◆ TASK PROMPT ◆
Go to the line in the data below that contains "3 min de lecture". Write it out exactly, along with every later line through the last, and nothing else.
--- DATA TO PROCESS Enclosed Below ---
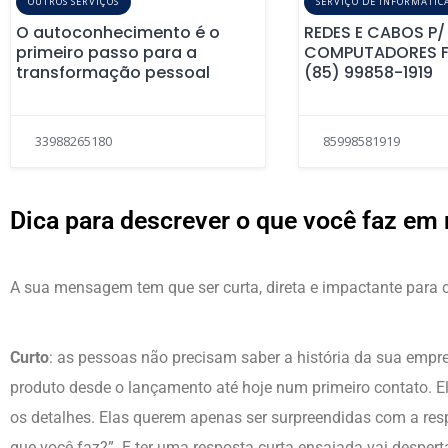
OUTROS SERVIÇOS
SERVIÇO DE INFORMÁTICA
O autoconhecimento é o
REDES E CABOS P/
primeiro passo para a
COMPUTADORES F
transformação pessoal
(85) 99858-1919
33988265180
85998581919
Dica para descrever o que você faz em
A sua mensagem tem que ser curta, direta e impactante para 
Curto
: as pessoas não precisam saber a história da sua empr
produto desde o lançamento até hoje num primeiro contato. 
os detalhes. Elas querem apenas ser surpreendidas com a res
que você faz?”. E ter uma resposta curta ensaiada vai despert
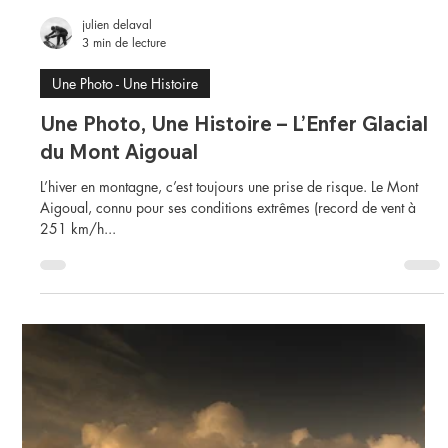
julien delaval
3 min de lecture
Une Photo - Une Histoire
Une Photo, Une Histoire – L’Enfer Glacial
du Mont Aigoual
L’hiver en montagne, c’est toujours une prise de risque. Le Mont
Aigoual, connu pour ses conditions extrêmes (record de vent à
251 km/h...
--- End of Enclosed DATA TO PROCESS ---
◆ EXERCISE RESPONSE ◆
3 min de lecture
Une Photo - Une Histoire
Une Photo, Une Histoire – L’Enfer Glacial
du Mont Aigoual
L’hiver en montagne, c’est toujours une prise de risque. Le Mont
Aigoual, connu pour ses conditions extrêmes (record de vent à
251 km/h...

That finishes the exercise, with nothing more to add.